Thomas Bartlett - Biography#

Thomas Bartlett has held the Sixth Century Chairof Irish History at the University of Aberdeen since 2007, having been Professor of Modern Irish History at University College Dublin, 1995-2007. Bartlett was educated at Queen's University Belfast (B.A., 1970, Ph.D. 1976) and the University of Michigan, Ann Arbor where he was awarded a full scholarship in History, 1970-71. He was then awarded a research scholarship at the Institute of Irish Studies, Queen's University Belfast, where he worked towards his Ph.D thesis on the Townshend viceroyalty (1767-1772), conferred in 1976. A schoolteacher in Belfast, 1974-78, he then taught at University College Galway, 1978 to 1995, and quickly rose to the rank of Associate Professor. In 1995, he was invited to take up the Chair of Modern Irish History at University College Dublin, and he taught and researched there until moving to take up his position at Aberdeen. Bartlett was awarded a Fulbright scholarship to attend the University of Michigan, Ann Arbor (1982-3), and he has held visiting professorships at the University of Washington, Seattle (1997), and at the University of Notre Dame (1999). He was also Parnell Fellow in Irish Studies at Magdalene College, Cambridge (2001-2), Visiting Fellow there in 2004, and he was awarded a Government of Ireland Senior Research Fellowship for 2002-3. He has been a member of the Royal Irish Academy since 1995.

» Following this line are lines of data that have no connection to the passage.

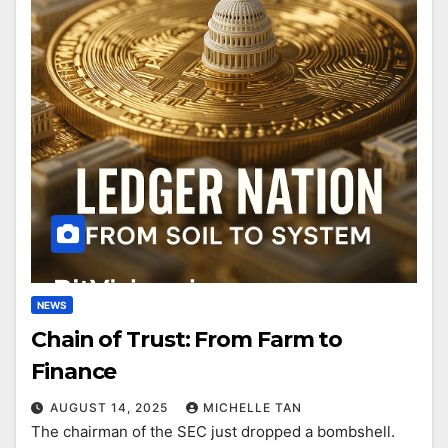
NEWS
Chain of Trust: From Farm to
Finance
AUGUST 14, 2025
MICHELLE TAN
The chairman of the SEC just dropped a bombshell.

Bartlett spent his scholarly career investigating Irish history in several different contexts; Anglo-Irish contacts, continental links and Ireland’s position in the Atlantic world. He has studied Irish soldiers in Continental Europe, and in the service of the British Empire, and he has addressed the influence of changing military thinking on Irish warfare. His early work on George Lord Townshend examined him as a colonial administrator faced with problems similar to those confronting his counterparts in British North America. He next worked on Irish insurgency and published a much cited paper on that subject in Past and Present, and later still on espionage and intelligence gathering during the early modern period. More recently he was part of the research team also included members from Trinity College, Dublin, and the University of Cambridge that managed the digitization of the thousands of depositions held in the library of Trinity College, Dublin relating to the insurrection of 1641. More recently he was commissioned by Cambridge University Press to be General Editor of a four volume History of Ireland to be published on 2017.